君の温もり
「いつまでも、こうしていたいね」
「…まあ、むりだろうけどね」
彼女が俺の上で声を出す。
かなり狭い隙間のところで、俺たちは身動き一つ取れない状態になっていた。
「というか、どうしてこうなったのかな」
「えーっと、俺たちが学校から帰る最中に、誰かが道を聞いて……」
それ以降の記憶が無い。
おそらくは、そこで拉致されたのだろう。
わかっているのは、彼女が今俺の上にいるということと、周りがよくわからないものだらけで、どうにか寝返りを45度ぐらいまでなら取れるということだ。

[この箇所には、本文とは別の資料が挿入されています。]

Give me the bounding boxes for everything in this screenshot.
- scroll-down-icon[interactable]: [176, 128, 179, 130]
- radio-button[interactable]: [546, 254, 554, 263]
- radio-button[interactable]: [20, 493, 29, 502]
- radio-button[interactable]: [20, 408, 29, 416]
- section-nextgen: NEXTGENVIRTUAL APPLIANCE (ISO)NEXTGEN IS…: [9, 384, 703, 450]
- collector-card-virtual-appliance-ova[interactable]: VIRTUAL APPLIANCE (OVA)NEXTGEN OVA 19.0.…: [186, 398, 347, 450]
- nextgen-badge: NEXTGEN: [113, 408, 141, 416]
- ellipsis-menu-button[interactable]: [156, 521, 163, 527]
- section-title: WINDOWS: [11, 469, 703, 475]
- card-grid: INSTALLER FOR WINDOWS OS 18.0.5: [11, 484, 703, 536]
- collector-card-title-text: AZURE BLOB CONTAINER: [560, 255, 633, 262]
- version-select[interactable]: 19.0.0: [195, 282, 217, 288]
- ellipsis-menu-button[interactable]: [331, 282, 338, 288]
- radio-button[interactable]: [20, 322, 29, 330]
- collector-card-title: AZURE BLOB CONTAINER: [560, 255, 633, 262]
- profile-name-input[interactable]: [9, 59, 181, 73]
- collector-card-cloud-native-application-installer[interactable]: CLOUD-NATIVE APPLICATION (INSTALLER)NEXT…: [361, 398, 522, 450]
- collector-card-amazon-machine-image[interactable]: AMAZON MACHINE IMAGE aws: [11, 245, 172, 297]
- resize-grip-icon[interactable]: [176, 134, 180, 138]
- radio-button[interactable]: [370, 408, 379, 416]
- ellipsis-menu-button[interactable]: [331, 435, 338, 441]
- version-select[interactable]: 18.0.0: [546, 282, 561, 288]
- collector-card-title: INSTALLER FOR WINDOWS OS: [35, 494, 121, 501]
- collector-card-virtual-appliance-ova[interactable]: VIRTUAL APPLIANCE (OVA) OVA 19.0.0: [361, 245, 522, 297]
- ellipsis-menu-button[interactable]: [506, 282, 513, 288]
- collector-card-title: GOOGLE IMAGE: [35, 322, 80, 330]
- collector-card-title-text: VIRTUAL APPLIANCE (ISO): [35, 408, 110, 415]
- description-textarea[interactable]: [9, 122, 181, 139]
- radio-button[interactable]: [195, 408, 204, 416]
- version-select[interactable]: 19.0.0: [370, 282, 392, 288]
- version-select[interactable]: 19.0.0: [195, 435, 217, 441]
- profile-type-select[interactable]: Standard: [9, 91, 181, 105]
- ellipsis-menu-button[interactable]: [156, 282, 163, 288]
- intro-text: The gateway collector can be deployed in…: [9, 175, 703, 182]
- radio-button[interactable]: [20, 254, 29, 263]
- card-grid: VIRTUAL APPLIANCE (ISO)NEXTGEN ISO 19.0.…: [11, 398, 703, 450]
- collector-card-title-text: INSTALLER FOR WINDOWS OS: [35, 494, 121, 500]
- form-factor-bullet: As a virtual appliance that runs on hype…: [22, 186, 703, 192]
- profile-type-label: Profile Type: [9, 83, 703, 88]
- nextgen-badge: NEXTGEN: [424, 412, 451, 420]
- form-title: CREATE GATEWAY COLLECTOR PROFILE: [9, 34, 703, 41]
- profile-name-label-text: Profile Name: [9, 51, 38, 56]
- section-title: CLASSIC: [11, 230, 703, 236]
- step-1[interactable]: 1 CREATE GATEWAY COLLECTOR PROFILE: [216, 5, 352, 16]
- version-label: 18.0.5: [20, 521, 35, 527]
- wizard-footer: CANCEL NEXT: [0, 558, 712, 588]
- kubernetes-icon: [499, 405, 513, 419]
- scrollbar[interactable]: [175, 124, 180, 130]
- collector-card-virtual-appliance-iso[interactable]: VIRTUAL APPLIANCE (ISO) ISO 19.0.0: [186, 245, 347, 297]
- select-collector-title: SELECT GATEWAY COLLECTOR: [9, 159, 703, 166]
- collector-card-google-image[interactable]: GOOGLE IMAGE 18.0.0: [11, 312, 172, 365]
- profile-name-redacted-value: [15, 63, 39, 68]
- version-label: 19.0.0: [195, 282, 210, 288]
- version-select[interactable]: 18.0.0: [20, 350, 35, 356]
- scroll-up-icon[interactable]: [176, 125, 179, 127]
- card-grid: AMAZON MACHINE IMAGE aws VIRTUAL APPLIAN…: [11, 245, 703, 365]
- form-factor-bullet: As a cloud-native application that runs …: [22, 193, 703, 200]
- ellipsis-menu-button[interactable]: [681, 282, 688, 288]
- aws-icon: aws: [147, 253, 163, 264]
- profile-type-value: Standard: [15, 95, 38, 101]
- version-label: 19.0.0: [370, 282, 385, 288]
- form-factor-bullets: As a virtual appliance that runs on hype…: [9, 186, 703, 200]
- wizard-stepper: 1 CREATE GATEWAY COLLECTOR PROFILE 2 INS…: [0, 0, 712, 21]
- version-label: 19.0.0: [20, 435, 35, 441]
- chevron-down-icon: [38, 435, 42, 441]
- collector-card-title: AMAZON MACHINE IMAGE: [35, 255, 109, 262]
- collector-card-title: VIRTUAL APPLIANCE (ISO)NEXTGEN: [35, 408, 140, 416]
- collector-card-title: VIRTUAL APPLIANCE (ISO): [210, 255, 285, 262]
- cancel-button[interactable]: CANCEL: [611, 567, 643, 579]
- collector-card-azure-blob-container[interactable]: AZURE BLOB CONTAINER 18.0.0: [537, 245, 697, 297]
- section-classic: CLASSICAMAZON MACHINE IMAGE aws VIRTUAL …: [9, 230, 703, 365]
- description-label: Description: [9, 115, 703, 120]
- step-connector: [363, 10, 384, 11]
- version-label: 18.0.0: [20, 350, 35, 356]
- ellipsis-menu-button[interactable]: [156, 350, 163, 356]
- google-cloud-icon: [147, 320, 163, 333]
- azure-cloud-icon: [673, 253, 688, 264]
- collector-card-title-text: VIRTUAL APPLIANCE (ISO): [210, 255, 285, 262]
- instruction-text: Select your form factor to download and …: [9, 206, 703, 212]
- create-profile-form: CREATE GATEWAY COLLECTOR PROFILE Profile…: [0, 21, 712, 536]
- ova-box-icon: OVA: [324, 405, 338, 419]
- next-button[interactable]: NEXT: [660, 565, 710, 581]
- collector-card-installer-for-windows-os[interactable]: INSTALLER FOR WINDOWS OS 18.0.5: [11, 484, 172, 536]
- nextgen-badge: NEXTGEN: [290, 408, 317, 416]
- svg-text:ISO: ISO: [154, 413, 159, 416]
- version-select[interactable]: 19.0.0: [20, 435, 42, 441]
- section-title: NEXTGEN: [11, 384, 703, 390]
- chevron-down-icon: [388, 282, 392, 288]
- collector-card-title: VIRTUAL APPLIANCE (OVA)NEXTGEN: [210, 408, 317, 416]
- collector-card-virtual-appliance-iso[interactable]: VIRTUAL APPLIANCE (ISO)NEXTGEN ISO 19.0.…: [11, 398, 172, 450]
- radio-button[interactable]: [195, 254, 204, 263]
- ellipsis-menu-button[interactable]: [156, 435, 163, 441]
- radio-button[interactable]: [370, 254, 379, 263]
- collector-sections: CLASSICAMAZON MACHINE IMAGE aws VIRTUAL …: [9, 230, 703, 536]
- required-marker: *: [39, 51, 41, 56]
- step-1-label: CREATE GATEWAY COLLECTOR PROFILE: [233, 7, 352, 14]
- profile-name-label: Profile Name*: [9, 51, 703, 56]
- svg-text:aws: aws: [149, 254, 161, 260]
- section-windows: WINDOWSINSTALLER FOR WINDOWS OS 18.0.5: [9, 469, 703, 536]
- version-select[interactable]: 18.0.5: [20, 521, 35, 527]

ここがどこなのか、なぜ俺達が拉致されたのか、誰が拉致したのかなどは、全くわからない。
「…せまい」
「我慢しろよ」
俺が言うが、たしかに狭い。
誰かが助けに来てくれるまで、じっと待つしか出来ないようだ。
それからいくらかの時間が過ぎたとき、外で声が聞こえてきた。
こっちだとか、ジャッキを持って来いといった声だ。
「…誰か来た?」
彼女はもう起きているようだ。
「どうもそのようだな」
何事かわからないから、俺達は静かにしていた。
そして、ガチャンとガラスが割れるような音が聞こえ、一気に光が襲いかかってきた。
「もう大丈夫だ!」
「こっちにいたぞ!」
誰かが叫ぶ。
犯人グループは、人身売買組織の一味だったらしいのだが、残念ながら取り逃がしてしまったらしい。
いろいろと調べながら、ここに辿り着いたということだと、後で聞いた。
俺達は経過入院をしたものの、特に何事も無く、家に帰ることができた。